Le plus savoureux reste cette inflation rhétorique autour de la « reddition inconditionnelle ». Le problème, c’est que la réalité, cette chose toujours aussi vulgaire, refuse obstinément de coopérer. Pendant que Washington proclame la victoire depuis les salons climatisés de Mar-a-Lago, les missiles continuent de tomber, le détroit d’Ormuz reste paralysé, et les tankers dérivent comme la crédibilité américaine. The Guardian le résume avec une ironie glaciale : la “Guerre Stop-and-Go”, la guerre en accordéon, entre menaces apocalyptiques et pauses dictées par les marchés pétroliers.
Le ridicule devient presque clinique lorsque Trump menace de frapper les infrastructures civiles, avant de suspendre sa propre menace quarante-huit heures plus tard au nom de négociations que Téhéran dément. C’est la géopolitique du clignotant : on menace, on recule, on menace encore, puis on proclame un succès imaginaire. Même la communication officielle américaine semble contredire la veille ce qu’elle affirmait l’avant-veille.
Churchill parlait pour souder une nation sous les bombes. Trump parle pour se convaincre lui-même qu’il maîtrise encore le récit. La différence est abyssale : chez Churchill, le verbe précédait la stratégie ; chez Trump, il sert à combler son absence.
Et puis il y a cette scène presque burlesque : sommer l’Organisation du Traité de l'Atlantique Nord de sécuriser Ormuz alors que l’Alliance n’a jamais été consultée sur cette guerre. Le traité de l’OTAN n’a jamais été conçu comme un service après-vente pour aventures militaires improvisées.

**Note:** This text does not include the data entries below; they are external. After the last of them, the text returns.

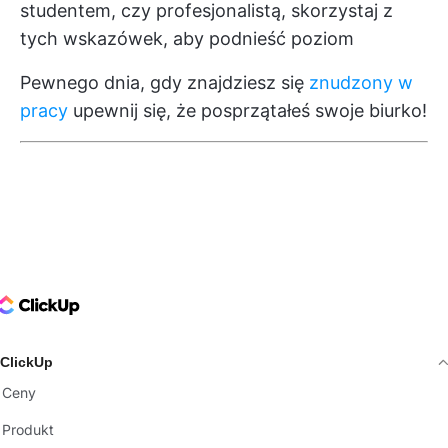
studentem, czy profesjonalistą, skorzystaj z
tych wskazówek, aby podnieść poziom
Pewnego dnia, gdy znajdziesz się
znudzony w
pracy
upewnij się, że posprzątałeś swoje biurko!
ClickUp Logo
ClickUp
Ceny
Produkt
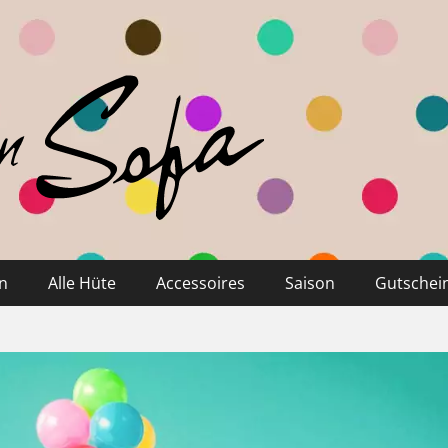
n
Alle Hüte
Accessoires
Saison
Gutschei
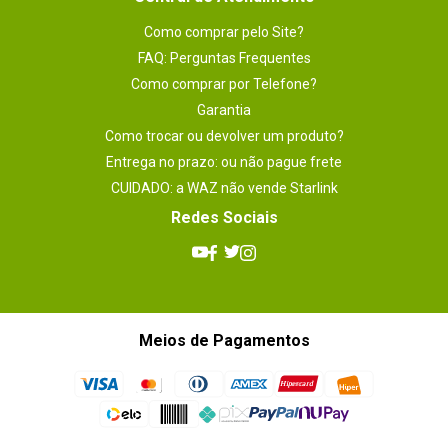
Como comprar pelo Site?
FAQ: Perguntas Frequentes
Como comprar por Telefone?
Garantia
Como trocar ou devolver um produto?
Entrega no prazo: ou não pague frete
CUIDADO: a WAZ não vende Starlink
Redes Sociais
Meios de Pagamentos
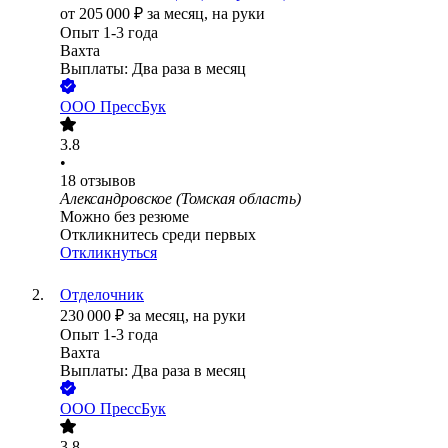
от
205 000
₽
за месяц,
на руки
Опыт 1-3 года
Вахта
Выплаты: Два раза в месяц
ООО
ПрессБук
3.8
•
18
отзывов
Александровское (Томская область)
Можно без резюме
Откликнитесь среди первых
Откликнуться
Отделочник
230 000
₽
за месяц,
на руки
Опыт 1-3 года
Вахта
Выплаты: Два раза в месяц
ООО
ПрессБук
3.8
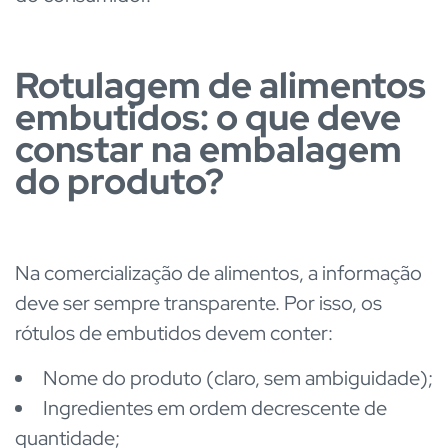
Rotulagem de alimentos
embutidos: o que deve
constar na embalagem
do produto?
Na comercialização de alimentos, a informação
deve ser sempre transparente. Por isso, os
rótulos de embutidos devem conter:
Nome do produto (claro, sem ambiguidade);
Ingredientes em ordem decrescente de
quantidade;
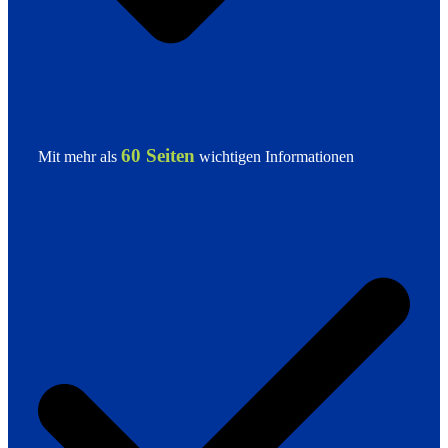
60 Seiten
Mit mehr als
wichtigen Informationen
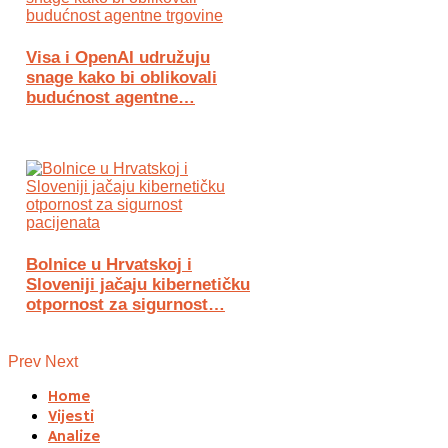
Visa i OpenAI udružuju
snage kako bi oblikovali
budućnost agentne…
Bolnice u Hrvatskoj i
Sloveniji jačaju kibernetičku
otpornost za sigurnost…
Prev
Next
Home
Vijesti
Analize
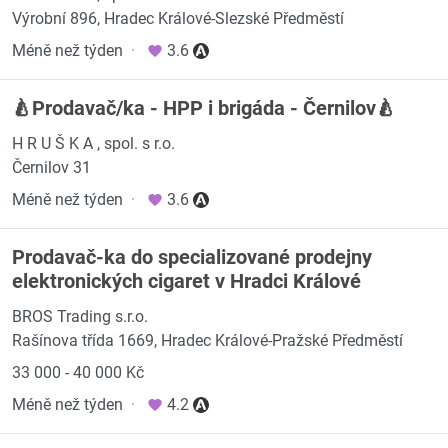
Výrobní 896, Hradec Králové-Slezské Předměstí
Méně než týden
·
3.6
🍐Prodavač/ka - HPP i brigáda - Černilov🍐
H R U Š K A , spol. s r.o.
Černilov 31
Méně než týden
·
3.6
Prodavač-ka do specializované prodejny
elektronických cigaret v Hradci Králové
BROS Trading s.r.o.
Rašínova třída 1669, Hradec Králové-Pražské Předměstí
33 000 - 40 000 Kč
Méně než týden
·
4.2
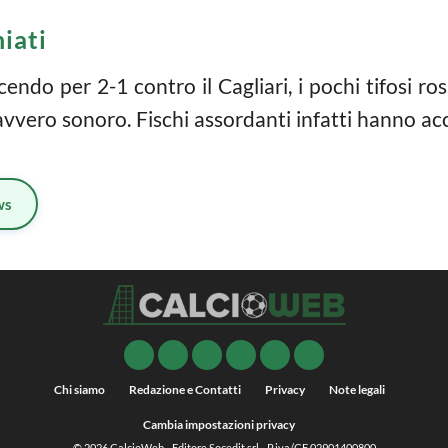
iati
endo per 2-1 contro il Cagliari, i pochi tifosi ros
avvero sonoro. Fischi assordanti infatti hanno ac
ws
Chi siamo
Redazione e Contatti
Privacy
Note legali
Cambia impostazioni privacy
© 2026
CalcioWeb
- Editore Socedit srl - P.iva/CF 02901400800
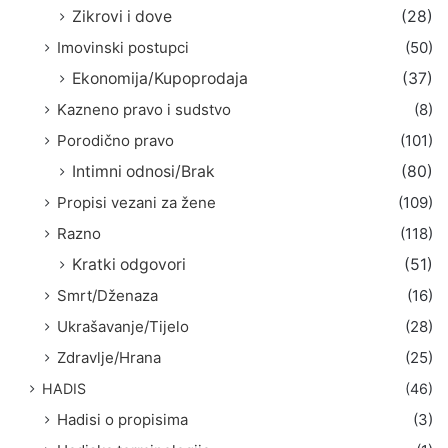
Zikrovi i dove
(28)
Imovinski postupci
(50)
Ekonomija/Kupoprodaja
(37)
Kazneno pravo i sudstvo
(8)
Porodično pravo
(101)
Intimni odnosi/Brak
(80)
Propisi vezani za žene
(109)
Razno
(118)
Kratki odgovori
(51)
Smrt/Dženaza
(16)
Ukrašavanje/Tijelo
(28)
Zdravlje/Hrana
(25)
HADIS
(46)
Hadisi o propisima
(3)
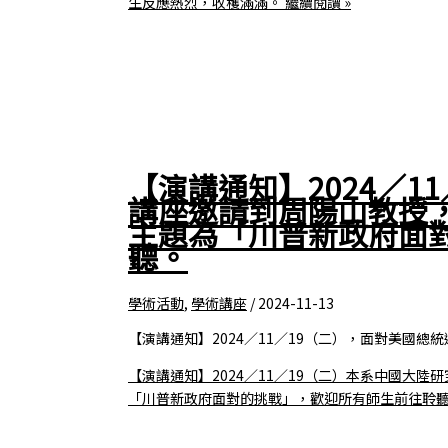
生反應熱烈，收穫滿滿。
繼續閱讀 »
【演講通知】2024／1
講座邀請到周陽山教授
主題為「川普新政府面
聽。
學術活動
,
學術講座
/
2024-11-13
【演講通知】2024／11／19（二），面對美國
【演講通知】2024／11／19（二）本系中國大
「川普新政府面對的挑戰」，歡迎所有師生前往聆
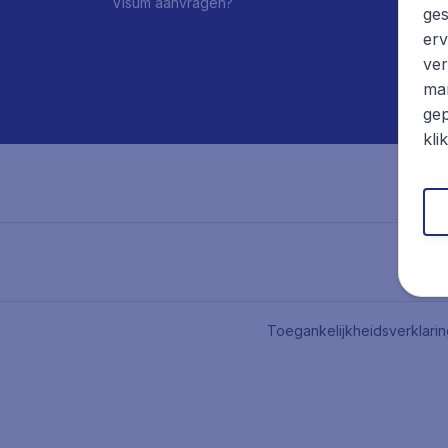
Visum aanvragen?
ges
erv
ver
mar
gep
kli
Toegankelijkheidsverklari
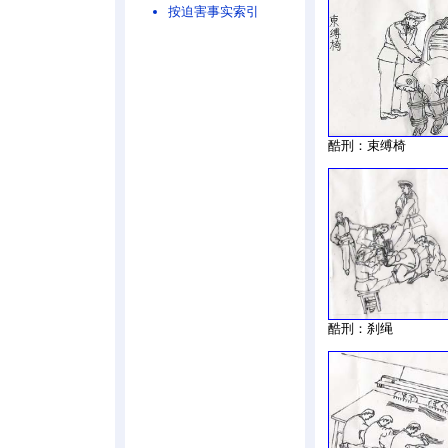
按迫害事实索引
酷刑：束缚椅
酷刑：刹绳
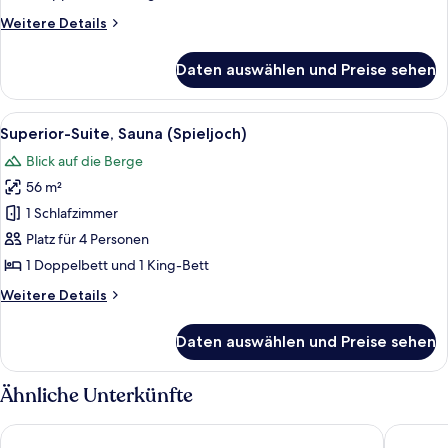
Weitere
Weitere Details
Details
für
Daten auswählen und Preise sehen
Suite
(Zirbe)
Alle
Ein Schlafzimmer mit großem Fenster, 
6
Superior-Suite, Sauna (Spieljoch)
Fotos
Blick auf die Berge
für
56 m²
Superior-
Suite,
1 Schlafzimmer
Sauna
Platz für 4 Personen
(Spieljoch)
1 Doppelbett und 1 King-Bett
anzeigen
Weitere
Weitere Details
Details
für
Daten auswählen und Preise sehen
Superior-
Suite,
Sauna
Ähnliche Unterkünfte
(Spieljoch)
Boutique Hotel Die Alpbacherin
Zillerta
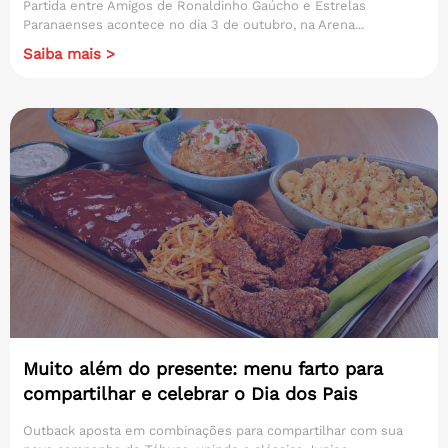
Partida entre Amigos de Ronaldinho Gaúcho e Estrelas
Paranaenses acontece no dia 3 de outubro, na Arena...
Saiba mais >
Muito além do presente: menu farto para
compartilhar e celebrar o Dia dos Pais
Outback aposta em combinações para compartilhar com sua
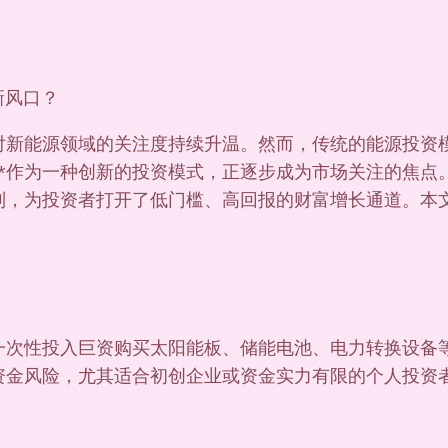
新风口？
对新能源领域的关注度持续升温。然而，传统的能源投资
**作为一种创新的投资模式，正逐步成为市场关注的焦
制，为投资者打开了低门槛、高回报的财富增长通道。本
需一次性投入巨资购买太阳能板、储能电池、电力转换设备
资金风险，尤其适合初创企业或资金实力有限的个人投资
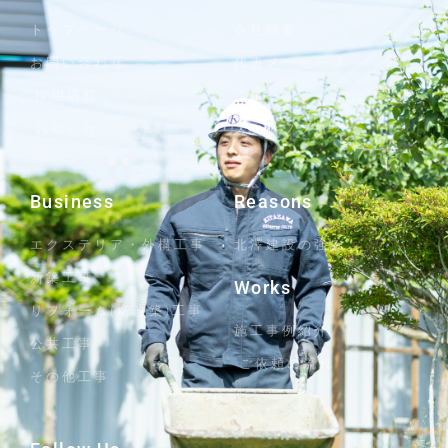
トップページ
会社概要
お問い合わせ
代表メッセージ
採用情報
沿革
お知らせ
スタッフブログ
Business
Reasons
エクステリア・外構工事
北澤建設の強み
新築工事
Works
リフォーム(増改築)工事
施工事例紹介
公共工事
ご依頼の流れ
その他工事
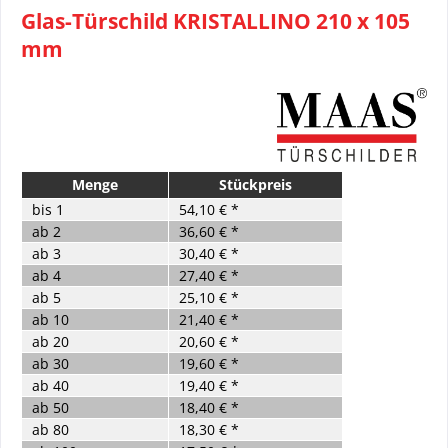
Glas-Türschild KRISTALLINO 210 x 105
mm
Menge
Stückpreis
bis
1
54,10 € *
ab
2
36,60 € *
ab
3
30,40 € *
ab
4
27,40 € *
ab
5
25,10 € *
ab
10
21,40 € *
ab
20
20,60 € *
ab
30
19,60 € *
ab
40
19,40 € *
ab
50
18,40 € *
ab
80
18,30 € *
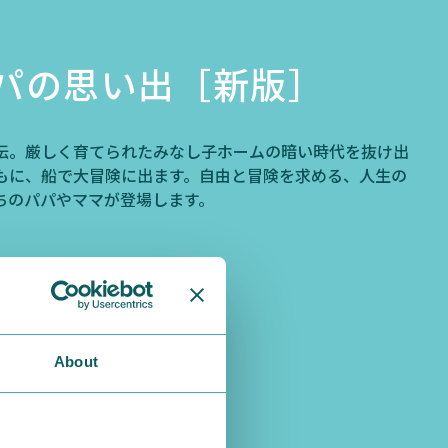
パの思い出［新版］
伝。厳しく育てられたみなし子ホームの暗い時代を抜け出
もに、船で大冒険に出ます。自由と冒険を求める、人生の
ちのパパやママが登場します。
About
庫】
講談社文庫はこちら
青い鳥文庫はこちら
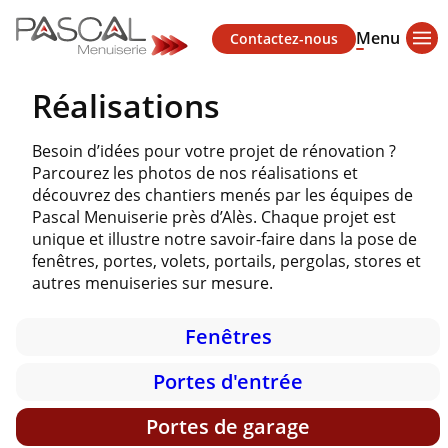
Menu
Contactez-nous
Réalisations
Besoin d’idées pour votre projet de rénovation ?
Parcourez les photos de nos réalisations et
découvrez des chantiers menés par les équipes de
Pascal Menuiserie près d’Alès. Chaque projet est
unique et illustre notre savoir-faire dans la pose de
fenêtres, portes, volets, portails, pergolas, stores et
autres menuiseries sur mesure.
Fenêtres
Portes d'entrée
Portes de garage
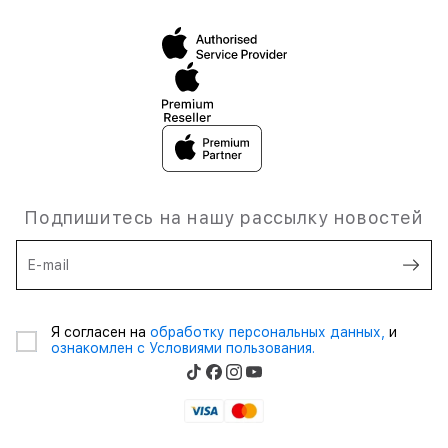
Подпишитесь на нашу рассылку новостей
E-mail
Я согласен на
обработку персональных данных,
и
ознакомлен с Условиями пользования.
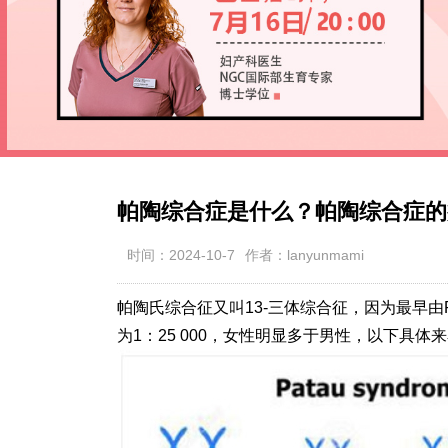
帕陶综合症是什么？帕陶综合症的
时间：2024-10-7
作者：lanyunmami
帕陶氏综合征又叫13-三体综合征，因为最早由P
为1：25 000，女性明显多于男性，以下具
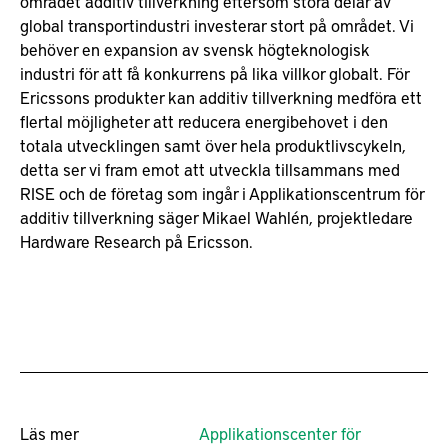
området additiv tillverkning eftersom stora delar av
global transportindustri investerar stort på området. Vi
behöver en expansion av svensk högteknologisk
industri för att få konkurrens på lika villkor globalt. För
Ericssons produkter kan additiv tillverkning medföra ett
flertal möjligheter att reducera energibehovet i den
totala utvecklingen samt över hela produktlivscykeln,
detta ser vi fram emot att utveckla tillsammans med
RISE och de företag som ingår i Applikationscentrum för
additiv tillverkning säger Mikael Wahlén, projektledare
Hardware Research på Ericsson.
Läs mer
Applikationscenter för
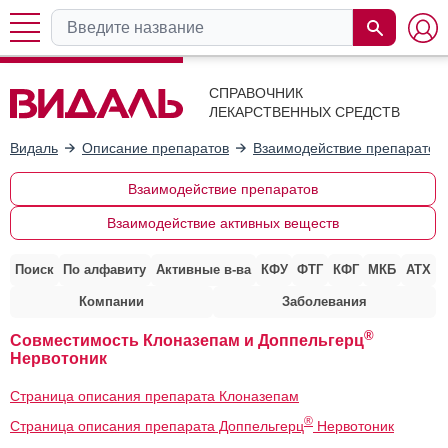
СПРАВОЧНИК
ЛЕКАРСТВЕННЫХ СРЕДСТВ
Видаль
Описание препаратов
Взаимодействие препаратов
Взаимодействие препаратов
Взаимодействие активных веществ
Поиск
По алфавиту
Активные в-ва
КФУ
ФТГ
КФГ
МКБ
АТХ
Компании
Заболевания
®
Совместимость Клоназепам и Доппельгерц
Нервотоник
Страница описания препарата Клоназепам
®
Страница описания препарата Доппельгерц
Нервотоник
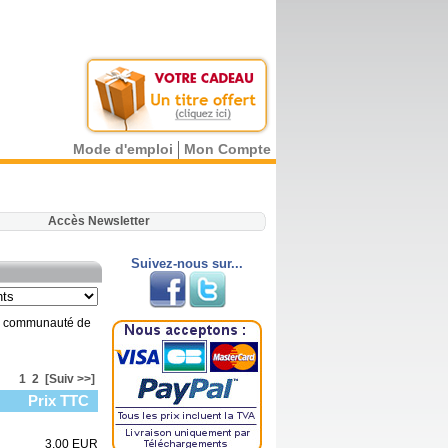
Mode d'emploi
Mon Compte
.
Accès Newsletter
Suivez-nous sur...
 la communauté de
1
2
[Suiv >>]
Prix TTC
3.00 EUR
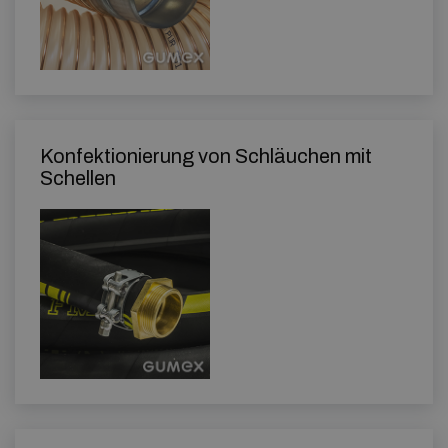
Konfektionierung von Schläuchen mit
Schellen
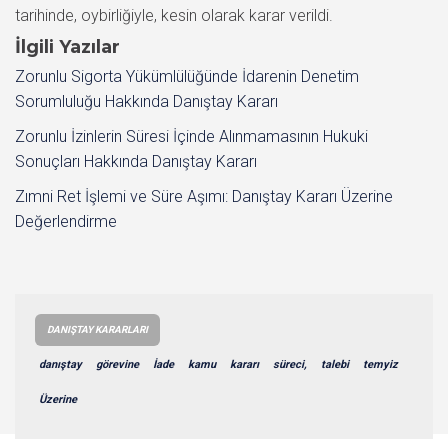
tarihinde, oybirliğiyle, kesin olarak karar verildi.
İlgili Yazılar
Zorunlu Sigorta Yükümlülüğünde İdarenin Denetim
Sorumluluğu Hakkında Danıştay Kararı
Zorunlu İzinlerin Süresi İçinde Alınmamasının Hukuki
Sonuçları Hakkında Danıştay Kararı
Zımni Ret İşlemi ve Süre Aşımı: Danıştay Kararı Üzerine
Değerlendirme
DANIŞTAY KARARLARI
danıştay
görevine
İade
kamu
kararı
süreci,
talebi
temyiz
Üzerine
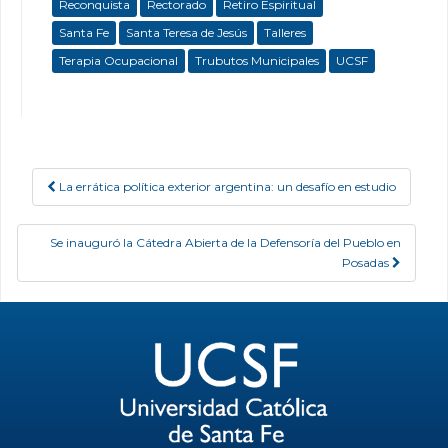
Reconquista
Rectorado
Retiro Espiritual
Santa Fe
Santa Teresa de Jesús
Talleres
Terapia Ocupacional
Trubutos Municipales
UCSF
La errática política exterior argentina: un desafío en estudio
Post navigation
Se inauguró la Cátedra Abierta de la Defensoría del Pueblo en
Posadas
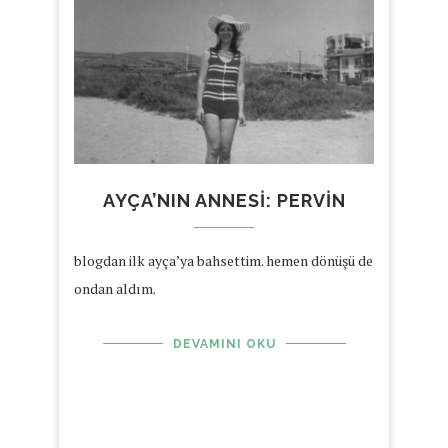
AYÇA’NIN ANNESI: PERVIN
blogdan ilk ayça’ya bahsettim. hemen dönüşü de
ondan aldım.
DEVAMINI OKU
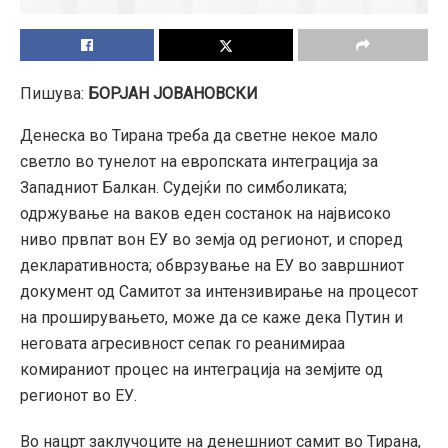
Пишува:
БОРЈАН ЈОВАНОВСКИ
Денеска во Тирана треба да светне некое мало
светло во тунелот на европската интеграција за
Западниот Балкан. Судејќи по симболиката;
одржување на ваков еден состанок на највисоко
ниво првпат вон ЕУ во земја од регионот, и според
декларативноста; обврзување на ЕУ во завршниот
документ од Самитот за интензивирање на процесот
на проширувањето, може да се каже дека Путин и
неговата агресивност сепак го реанимираа
комираниот процес на интеграција на земјите од
регионот во ЕУ.
Во нацрт заклучоците на денешниот самит во Тирана,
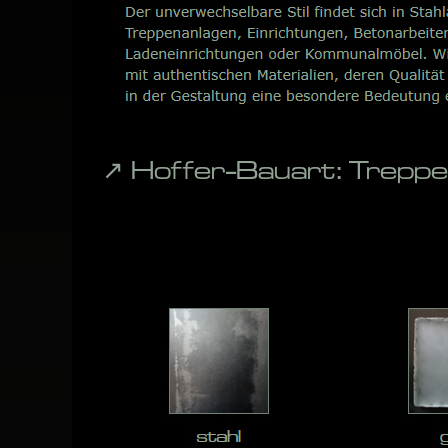
↗️ Hoffer-Bauart: Tre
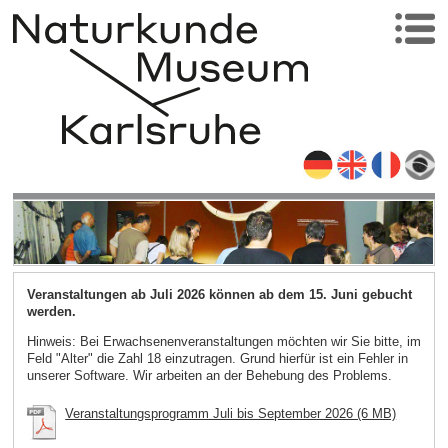
Veranstaltungen ab Juli 2026 können ab dem 15. Juni gebucht
werden.
Hinweis: Bei Erwachsenenveranstaltungen möchten wir Sie bitte, im
Feld "Alter" die Zahl 18 einzutragen. Grund hierfür ist ein Fehler in
unserer Software. Wir arbeiten an der Behebung des Problems.
Veranstaltungsprogramm Juli bis September 2026 (6 MB)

En réalité, cette guerre expose une vérité plus humiliante encore : la première puissance mondiale n’apparaît plus comme un architecte stratégique, mais comme un improvisateur nerveux, changeant d’objectif au rythme des sondages, des cours du brut et des accès d’humeur présidentiels.
À force de déclarer la victoire avant qu’elle n’existe, Washington finit par offrir au monde un spectacle presque pathétique : celui d’un empire qui parle beaucoup pour ne surtout pas avoir à expliquer où il va.
Le Churchill de la Seconde Guerre mondiale envoyait la langue anglaise au combat.
Le Churchill de Mar-a-Lago, lui, envoie surtout les États-Unis au ridicule.